WORK TO BE COMPLETED:
The copy has to match the records word for word and include no pictures.

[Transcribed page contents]
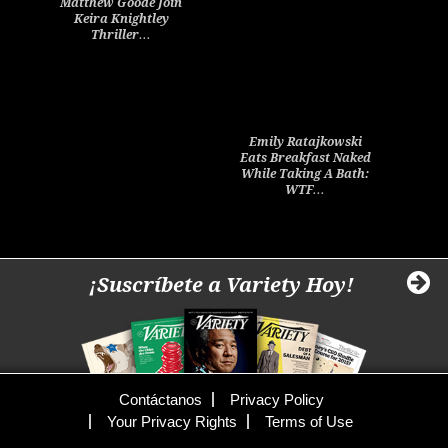
Matthew Goode Join
Keira Knightley
Thriller…
Emily Ratajkowski
Eats Breakfast Naked
While Taking A Bath:
WTF…
¡Suscríbete a Variety Hoy!
Contáctanos
Privacy Policy
Your Privacy Rights
Terms of Use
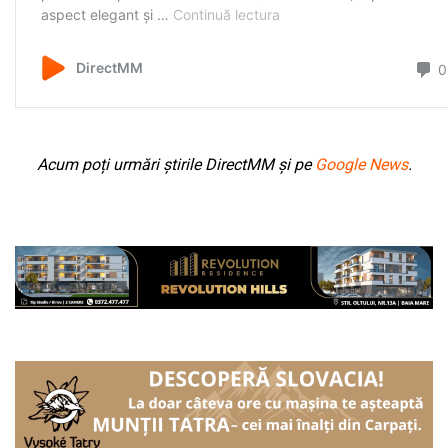
Acum poți urmări știrile DirectMM și pe
Google News
.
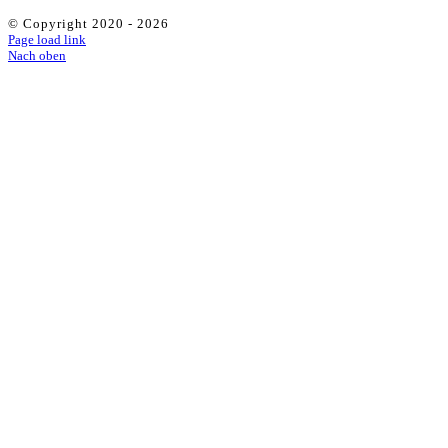
© Copyright 2020 -
2026
Page load link
Nach oben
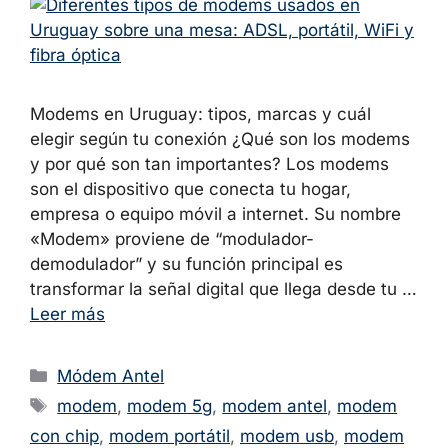
Modems en Uruguay: tipos, marcas y cuál
elegir según tu conexión ¿Qué son los modems
y por qué son tan importantes? Los modems
son el dispositivo que conecta tu hogar,
empresa o equipo móvil a internet. Su nombre
«Modem» proviene de “modulador-
demodulador” y su función principal es
transformar la señal digital que llega desde tu …
Leer más
Categorías
Módem Antel
Etiquetas
modem
,
modem 5g
,
modem antel
,
modem
con chip
,
modem portátil
,
modem usb
,
modem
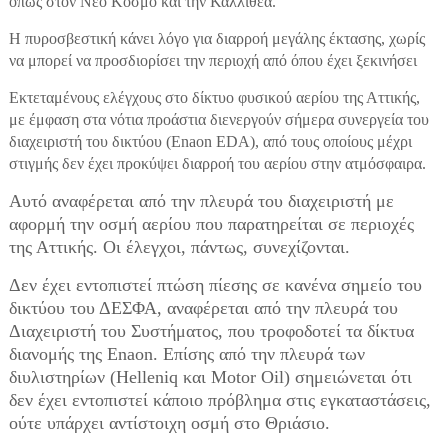
όπως στον Νέο Κόσμο και την Καλλιθέα.
Η πυροσβεστική κάνει λόγο για διαρροή μεγάλης έκτασης, χωρίς
να μπορεί να προσδιορίσει την περιοχή από όπου έχει ξεκινήσει
Εκτεταμένους ελέγχους στο δίκτυο φυσικού αερίου της Αττικής,
με έμφαση στα νότια προάστια διενεργούν σήμερα συνεργεία του
διαχειριστή του δικτύου (Enaon EDA), από τους οποίους μέχρι
στιγμής δεν έχει προκύψει διαρροή του αερίου στην ατμόσφαιρα.
Αυτό αναφέρεται από την πλευρά του διαχειριστή με
αφορμή την οσμή αερίου που παρατηρείται σε περιοχές
της Αττικής. Οι έλεγχοι, πάντως, συνεχίζονται.
Δεν έχει εντοπιστεί πτώση πίεσης σε κανένα σημείο του
δικτύου του ΔΕΣΦΑ, αναφέρεται από την πλευρά του
Διαχειριστή του Συστήματος, που τροφοδοτεί τα δίκτυα
διανομής της Enaon. Επίσης από την πλευρά των
διυλιστηρίων (Helleniq και Motor Oil) σημειώνεται ότι
δεν έχει εντοπιστεί κάποιο πρόβλημα στις εγκαταστάσεις,
ούτε υπάρχει αντίστοιχη οσμή στο Θριάσιο.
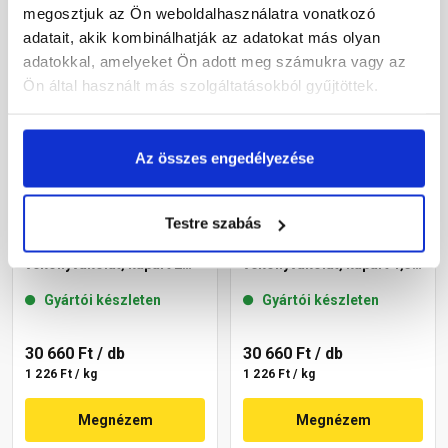
megosztjuk az Ön weboldalhasználatra vonatkozó
adatait, akik kombinálhatják az adatokat más olyan
adatokkal, amelyeket Ön adott meg számukra vagy az
Ön által használt más szolgáltatásokból gyűjtöttek.
Az összes engedélyezése
Testre szabás
Masterplast
Masterplast
Thermomaster szilikon
Thermomaster szilikon
vékonyvakolat, kapart 2
vékonyvakolat, kapart 1,5
mm 64-C 25 kg
mm 19-F 25 kg
Gyártói készleten
Gyártói készleten
30 660 Ft
/ db
30 660 Ft
/ db
1 226 Ft / kg
1 226 Ft / kg
Megnézem
Megnézem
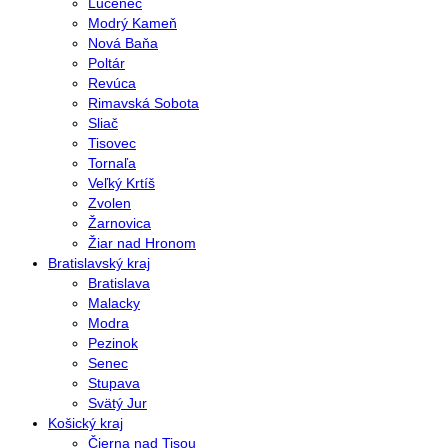
Lučenec
Modrý Kameň
Nová Baňa
Poltár
Revúca
Rimavská Sobota
Sliač
Tisovec
Tornaľa
Veľký Krtíš
Zvolen
Žarnovica
Žiar nad Hronom
Bratislavský kraj
Bratislava
Malacky
Modra
Pezinok
Senec
Stupava
Svätý Jur
Košický kraj
Čierna nad Tisou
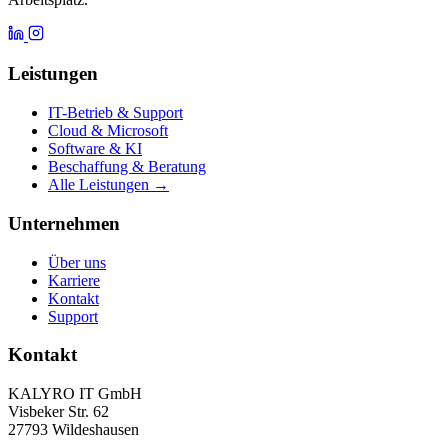
Leistungen
IT-Betrieb & Support
Cloud & Microsoft
Software & KI
Beschaffung & Beratung
Alle Leistungen →
Unternehmen
Über uns
Karriere
Kontakt
Support
Kontakt
KALYRO IT GmbH
Visbeker Str. 62
27793 Wildeshausen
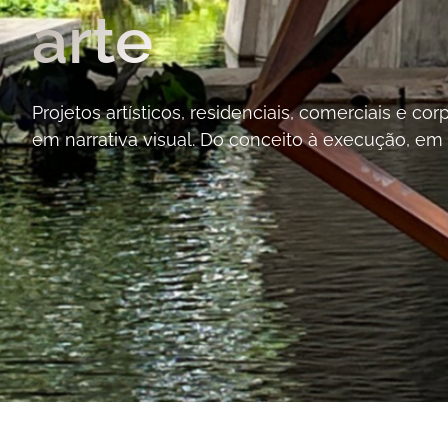
arte
Projetos artísticos, residenciais, comerciais e c
em narrativa visual. Do conceito à execução, em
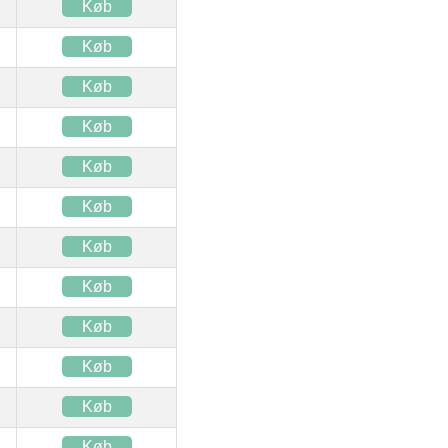
Køb
Køb
Køb
Køb
Køb
Køb
Køb
Køb
Køb
Køb
Køb
Køb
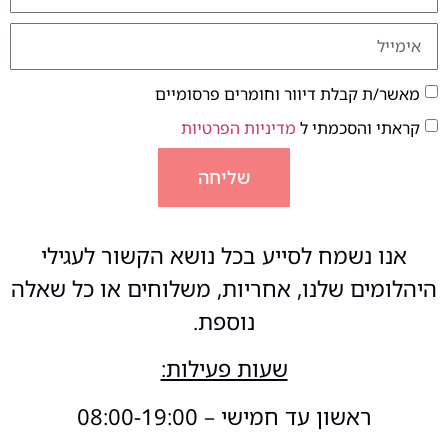
מאשר/ת קבלת דיוור וחומרים פרסומיים
קראתי והסכמתי ל
מדיניות הפרטיות
שליחה
אנו נשמח לסייע בכל נושא הקשור לעגילי
היהלומים שלנו, אחריות, משלוחים או כל שאלה
נוספת.
שעות פעילות:
ראשון עד חמישי – 08:00-19:00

ANSWER TO THIS EXERCISE:
Matthew Goode Join
Keira Knightley
Thriller…
Emily Ratajkowski
Eats Breakfast Naked
While Taking A Bath:
WTF…
¡Suscríbete a Variety Hoy!
Contáctanos
Privacy Policy
Your Privacy Rights
Terms of Use
Acum poți urmări știrile DirectMM și pe
Google News
.
© Copyright 2020 -
2026
Page load link
Nach oben
Modems en Uruguay: tipos, marcas y cuál
elegir según tu conexión ¿Qué son los modems
y por qué son tan importantes? Los modems
son el dispositivo que conecta tu hogar,
empresa o equipo móvil a internet. Su nombre
«Modem» proviene de “modulador-
demodulador” y su función principal es
transformar la señal digital que llega desde tu …
Leer más
Categorías
Módem Antel
Etiquetas
modem
,
modem 5g
,
modem antel
,
modem
con chip
,
modem portátil
,
modem usb
,
modem
όπως στον Νέο Κόσμο και την Καλλιθέα.
Η πυροσβεστική κάνει λόγο για διαρροή μεγάλης έκτασης, χωρίς
να μπορεί να προσδιορίσει την περιοχή από όπου έχει ξεκινήσει
Εκτεταμένους ελέγχους στο δίκτυο φυσικού αερίου της Αττικής,
με έμφαση στα νότια προάστια διενεργούν σήμερα συνεργεία του
διαχειριστή του δικτύου (Enaon EDA), από τους οποίους μέχρι
στιγμής δεν έχει προκύψει διαρροή του αερίου στην ατμόσφαιρα.
Αυτό αναφέρεται από την πλευρά του διαχειριστή με
αφορμή την οσμή αερίου που παρατηρείται σε περιοχές
της Αττικής. Οι έλεγχοι, πάντως, συνεχίζονται.
Δεν έχει εντοπιστεί πτώση πίεσης σε κανένα σημείο του
δικτύου του ΔΕΣΦΑ, αναφέρεται από την πλευρά του
Διαχειριστή του Συστήματος, που τροφοδοτεί τα δίκτυα
διανομής της Enaon. Επίσης από την πλευρά των
διυλιστηρίων (Helleniq και Motor Oil) σημειώνεται ότι
δεν έχει εντοπιστεί κάποιο πρόβλημα στις εγκαταστάσεις,
ούτε υπάρχει αντίστοιχη οσμή στο Θριάσιο.
megosztjuk az Ön weboldalhasználatra vonatkozó
adatait, akik kombinálhatják az adatokat más olyan
adatokkal, amelyeket Ön adott meg számukra vagy az
Ön által használt más szolgáltatásokból gyűjtöttek.
Az összes engedélyezése
Testre szabás
Masterplast
Masterplast
Thermomaster szilikon
Thermomaster szilikon
vékonyvakolat, kapart 2
vékonyvakolat, kapart 1,5
mm 64-C 25 kg
mm 19-F 25 kg
Gyártói készleten
Gyártói készleten
30 660 Ft
/ db
30 660 Ft
/ db
1 226 Ft / kg
1 226 Ft / kg
Megnézem
Megnézem
Lučenec
Modrý Kameň
Nová Baňa
Poltár
Revúca
Rimavská Sobota
Sliač
Tisovec
Tornaľa
Veľký Krtíš
Zvolen
Žarnovica
Žiar nad Hronom
Bratislavský kraj
Bratislava
Malacky
Modra
Pezinok
Senec
Stupava
Svätý Jur
Košický kraj
Čierna nad Tisou
Leistungen
IT-Betrieb & Support
Cloud & Microsoft
Software & KI
Beschaffung & Beratung
Alle Leistungen →
Unternehmen
Über uns
Karriere
Kontakt
Support
Kontakt
KALYRO IT GmbH
Visbeker Str. 62
27793 Wildeshausen
arte
Projetos artísticos, residenciais, comerciais e c
em narrativa visual. Do conceito à execução, em
Køb
Køb
Køb
Køb
Køb
Køb
Køb
Køb
Køb
Køb
Køb
Køb
מאשר/ת קבלת דיוור וחומרים פרסומיים
קראתי והסכמתי ל
מדיניות הפרטיות
שליחה
אנו נשמח לסייע בכל נושא הקשור לעגילי
היהלומים שלנו, אחריות, משלוחים או כל שאלה
נוספת.
שעות פעילות:
ראשון עד חמישי – 08:00-19:00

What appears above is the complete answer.